Peeters was due this week to have talks with representatives of the German Länder, which, like Flanders, are semi-autonomous regions within the federal state.

Youth jobs hit hard by crisis

The number of unemployed people in Flanders rose in February to 189,226, an increase of 15% on the same time last year. Unemployment has been rising steadily since November last year, when the annual increase was only 0.2%.

Men are the main victims, with just over 97,000 out of work, according to the Flemish training and employment agency VDAB. The agency also confirmed earlier reports that young people are having it particularly hard in this economic crisis: in tough times, companies tend not to employ them, and they are often the first to be let go when cuts come.

Compared with a year ago, there are now 31% more young people under 25 without a job – including school leavers who have never been in full-time work, and graduates with a new degree in their pockets. Unemployment among young people with a secondary education rose over the last year by 13%, while for new graduates the increase was 21%.

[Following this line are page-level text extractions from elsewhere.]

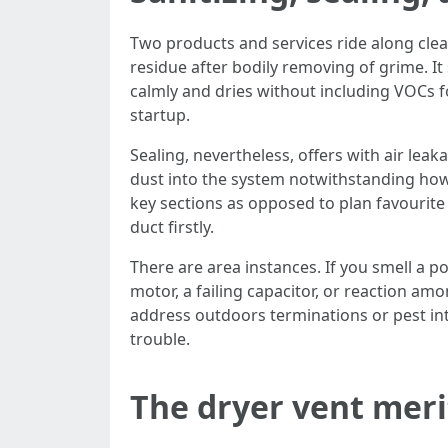
Two products and services ride along clea
residue after bodily removing of grime. It 
calmly and dries without including VOCs f
startup.
Sealing, nevertheless, offers with air leak
dust into the system notwithstanding how c
key sections as opposed to plan favourite 
duct firstly.
There are area instances. If you smell a p
motor, a failing capacitor, or reaction amo
address outdoors terminations or pest in
trouble.
The dryer vent merit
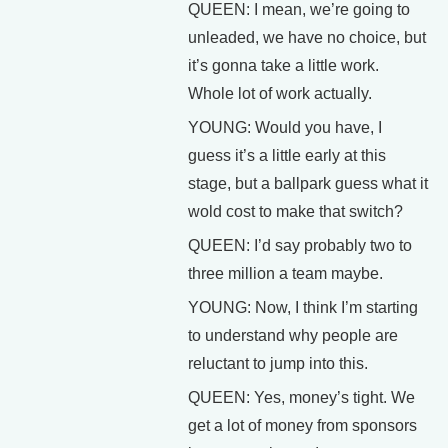
QUEEN: I mean, we’re going to
unleaded, we have no choice, but
it’s gonna take a little work.
Whole lot of work actually.
YOUNG: Would you have, I
guess it’s a little early at this
stage, but a ballpark guess what it
wold cost to make that switch?
QUEEN: I’d say probably two to
three million a team maybe.
YOUNG: Now, I think I’m starting
to understand why people are
reluctant to jump into this.
QUEEN: Yes, money’s tight. We
get a lot of money from sponsors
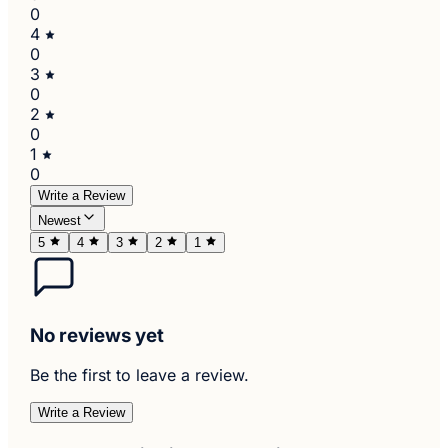
0
4
0
3
0
2
0
1
0
Write a Review
Newest
5
4
3
2
1
No reviews yet
Be the first to leave a review.
Write a Review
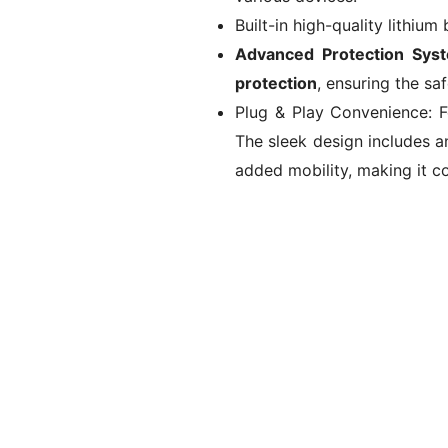
Built-in high-quality lithium
Advanced Protection Sys
protection
, ensuring the sa
Plug & Play Convenience: Fe
The sleek design includes a
added mobility, making it co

Business services suffer trickle-down cuts

Companies in the business-to-business (B2B) services sector are suffering a trickle-down effect from cost-cutting by their corporate clients, according to unions. It was revealed last week that the severe difficulties in the banking sector are leading to the loss of benefits and perks for employees, such as subsidised holidays, sports facilities and culture cheques.

Also hard hit are companies providing services such as catering and cleaning. In the office cleaning business, one union representative said that 25% of staff are without work as companies cut back by switching, for instance, from daily cleaning to once or twice a week.

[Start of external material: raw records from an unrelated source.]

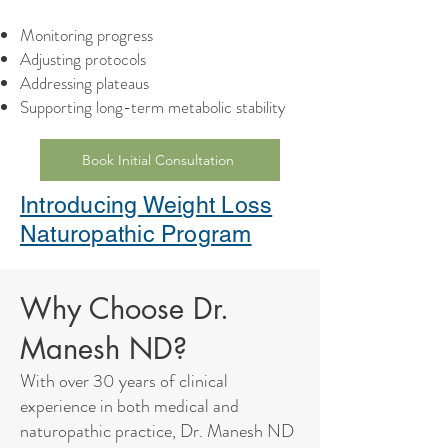
Monitoring progress
Adjusting protocols
Addressing plateaus
Supporting long-term metabolic stability
Book Initial Consultation
Introducing Weight Loss
Naturopathic Program
Why Choose Dr.
Manesh ND?
With over 30 years of clinical
experience in both medical and
naturopathic practice, Dr. Manesh ND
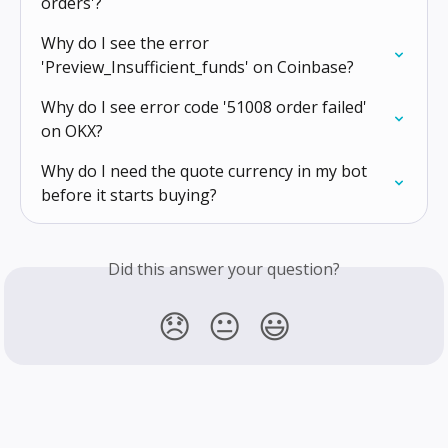
orders'?
Why do I see the error 
'Preview_Insufficient_funds' on Coinbase?
Why do I see error code '51008 order failed' 
on OKX?
Why do I need the quote currency in my bot 
before it starts buying?
Did this answer your question?
😞
😐
😃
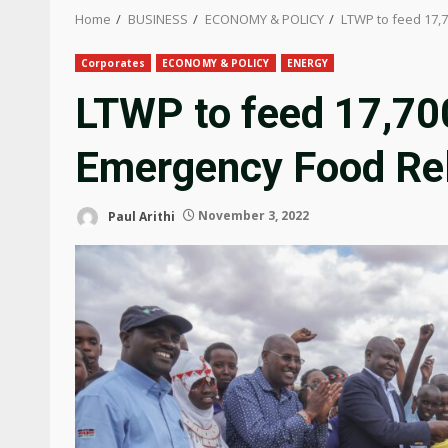
Home
BUSINESS
ECONOMY & POLICY
LTWP to feed 17,
Corporates
ECONOMY & POLICY
ENERGY
LTWP to feed 17,700
Emergency Food Re
Paul Arithi
November 3, 2022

The cuts are affecting some businesses even more severely, such as event planners who are now no longer called upon to organise corporate hospitality, executive team-building weekends or even just a simple office party. In some cases, companies cancel events simply because they don’t want to be seen indulging in conspicuous spending.

Last week representatives of the executive union BBTK handed out free croissants to staff at ING Bank in protest at cost-cutting measures, including the cancellation of sports and culture facilities, and the reduction of benefits for the long-term sick from two years to one. “Nobody will die because of these measures,” union spokesperson Miranda Ulens said. “But on the other hand they won’t save any jobs either. The bank is using the crisis as an excuse to scrap a series of benefits.”